Thats y I told u to quote and reply me line by line, coz firstly I was talking about support for OSS like in case of linux servers and removing ur ignorance about that and secondly the proof has been given over n over gain for mS apologising for malwares. If u can't read the links automatically marked in blue then please google to have plenty of pages to enlighten u bt it!



			
				shantanu_webmaster said:
			
		

> and you gave me the link.. i think buddy!!! oss is not a company itself... is it..
> soundforge distributions are made by people and submitted... where are they certified... i dont know about it.. .. if you knwo then please correct me and tell me..


Even steve balmer doesn't talk with such absurdness! Yes, OSS isnt a company itself but I hope u know redhat,novll etc r dont u? If u ask for enlightenment then u shud read Opensource and tech news sections.
Read this Who really writes linux
U asked what Mac and linux give for windows, then read again what u wrote "OSS is not a company" and linux is a part of OSS and its OSS at the end that is contributing to Windows.



			
				shantanu_webmaster said:
			
		

> now the last line i wrote to you was just to make the surroundings lite enough so that either you or anyone does not gets hurt... but WTH you dont care about that...
> its ok.. niether i was telling you my nature , nor i am a FANBOY, but if you want to mean that,, let it be.,... i dont care...
> and i have used linux and i appreciate it too.. but its not 20% as compared to windows..

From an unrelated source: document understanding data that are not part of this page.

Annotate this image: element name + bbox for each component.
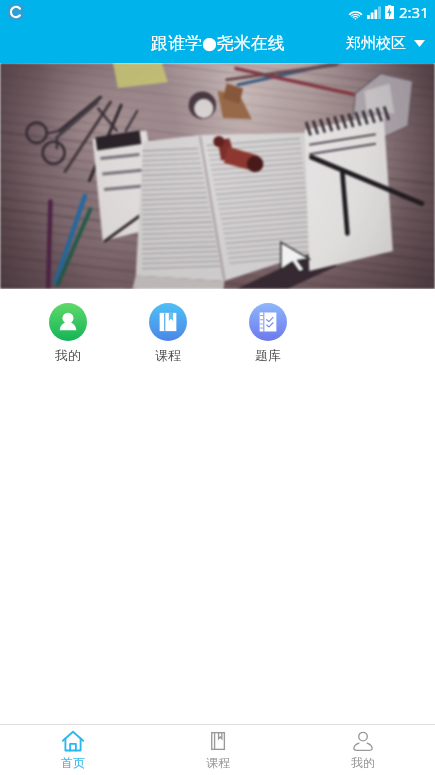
- button[interactable]: 郑州校区: [346, 34, 425, 53]
- button[interactable]: 题库: [218, 303, 318, 363]
- button[interactable]: Banner: [0, 63, 435, 289]
- staticText: 跟谁学●尧米在线: [151, 33, 285, 54]
- staticText: 2:31: [399, 2, 429, 22]
- staticText: 我的: [55, 347, 81, 363]
- button[interactable]: 首页: [0, 725, 145, 775]
- staticText: 首页: [61, 755, 85, 770]
- staticText: 题库: [255, 347, 281, 363]
- button[interactable]: 课程: [118, 303, 218, 363]
- button[interactable]: 我的: [290, 725, 435, 775]
- staticText: 课程: [155, 347, 181, 363]
- button[interactable]: 课程: [145, 725, 290, 775]
- staticText: 我的: [351, 755, 375, 770]
- staticText: 郑州校区: [346, 34, 406, 53]
- button[interactable]: 我的: [18, 303, 118, 363]
- staticText: 课程: [206, 755, 230, 770]
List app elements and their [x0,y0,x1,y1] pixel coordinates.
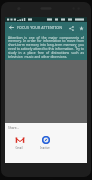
staticText: FOCUS YOUR ATTENTION [17,25,63,30]
button[interactable]: Inactive [37,134,53,150]
button[interactable]: Bookmark [76,23,86,33]
staticText: Share... [8,126,20,130]
button[interactable]: Share [66,23,76,33]
button[interactable]: Back [7,23,16,32]
staticText: Gmail [15,146,23,150]
staticText: Attention is one of the major components… [8,35,84,58]
button[interactable]: Gmail [11,134,27,150]
staticText: Inactive [40,146,50,150]
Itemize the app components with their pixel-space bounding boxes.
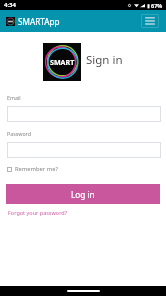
staticText: Log in <box>71 189 95 200</box>
button[interactable]: Remember me? <box>7 165 58 173</box>
staticText: Sign in <box>86 52 123 68</box>
staticText: Email <box>7 94 21 101</box>
staticText: 67% <box>151 2 163 9</box>
button[interactable]: Open navigation menu <box>141 14 159 28</box>
staticText: SMARTApp <box>18 16 60 27</box>
button[interactable]: Log in <box>6 184 160 204</box>
staticText: SMART <box>50 57 75 67</box>
button[interactable]: Email input <box>7 106 161 122</box>
button[interactable]: Forgot your password? <box>8 209 68 216</box>
staticText: Remember me? <box>15 165 58 173</box>
button[interactable]: Password input <box>7 142 161 158</box>
staticText: 4:34 <box>4 1 16 9</box>
staticText: Password <box>7 130 31 137</box>
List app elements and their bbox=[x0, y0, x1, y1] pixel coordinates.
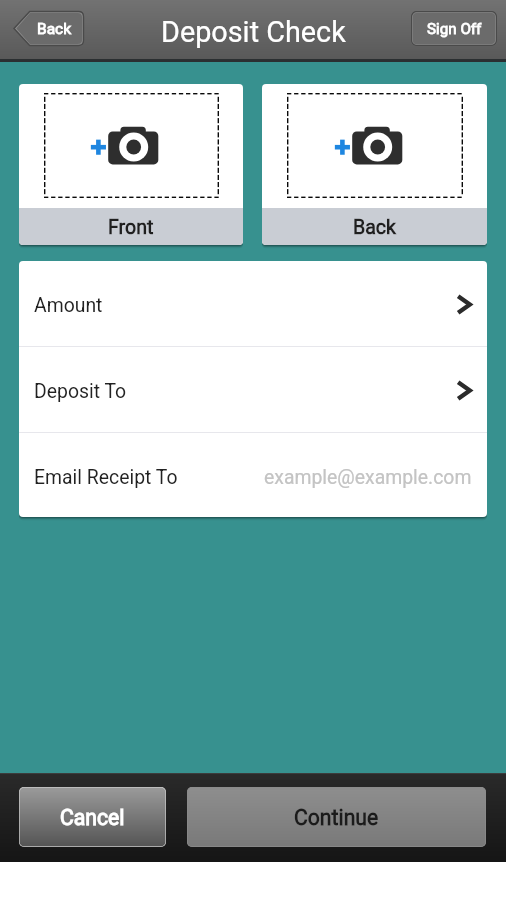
button[interactable]: Sign Off bbox=[411, 11, 497, 46]
button[interactable]: Email Receipt To bbox=[19, 433, 487, 517]
button[interactable]: Back bbox=[13, 11, 84, 46]
button[interactable]: Back bbox=[262, 84, 487, 245]
staticText: Back bbox=[353, 216, 397, 239]
staticText: Continue bbox=[294, 805, 379, 830]
staticText: Deposit To bbox=[34, 380, 127, 403]
button[interactable]: Continue bbox=[187, 787, 486, 847]
staticText: Deposit Check bbox=[161, 15, 346, 49]
staticText: Front bbox=[108, 216, 154, 239]
staticText: Amount bbox=[34, 294, 103, 317]
staticText: Cancel bbox=[60, 805, 125, 830]
staticText: Email Receipt To bbox=[34, 466, 178, 489]
button[interactable]: Amount bbox=[19, 261, 487, 346]
button[interactable]: Cancel bbox=[19, 787, 166, 847]
button[interactable]: Front bbox=[19, 84, 243, 245]
staticText: Back bbox=[37, 20, 72, 38]
button[interactable]: Deposit To bbox=[19, 347, 487, 432]
staticText: example@example.com bbox=[264, 466, 472, 489]
staticText: Sign Off bbox=[427, 20, 482, 38]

Please keep ur sentiments with u and instead have a nice quote n reply discussion if u dont wanna hurt me! About the percentage thats just another statement from a fanboy and quite laughable! and then u say ur not a fanboy...how cute!


----------



## eddie (Mar 29, 2007)

shantanu_webmaster said:
			
		

> why you want me to elaborate ! you can google for it and read online whats new in windows vista kernel..
> 
> well download this word doc. it will help you.:
> 
> here


 Did you read the document you linked me to and then compared the mentioned features to the ones available in competitive products? As far as I can see, Superfetch is probably the only feature that does not have a completely stable alternative available in Linux/Mac platforms. Even though preload is available in Linux but it is still in development stages. So Superfetch alone will make Vista's "Kernel" to take over the world or do you have some other unique features in mind?


----------



## gxsaurav (Mar 29, 2007)

ax3 said:
			
		

> VISTA IS FLOP ...........
> 
> 
> * coz many ppl r FORCED 2 change HARDWARE & SOFTWARES 2 .......... no support 4 old games ..........
> ...



Again, no one is forced for anything. It is users choice wether you want to get Vista or not. Vista runs fine on old systems, my computer is a very good example as it was bought 3 years ago. It even runs on 4 years old computer with a DirectX 9 graphics card (Pentium 4 2.4 Ghz & Radeon 9600 Pro)


----------



## Zeeshan Quireshi (Mar 30, 2007)

amitava82 said:
			
		

> 3rd party company don't bother to support other OS because they make enoughe whol money from 90% of world's PC users using Windows. And you can not force them to do that. its like "you don't want to use windows, don't use our product or don't ask for support".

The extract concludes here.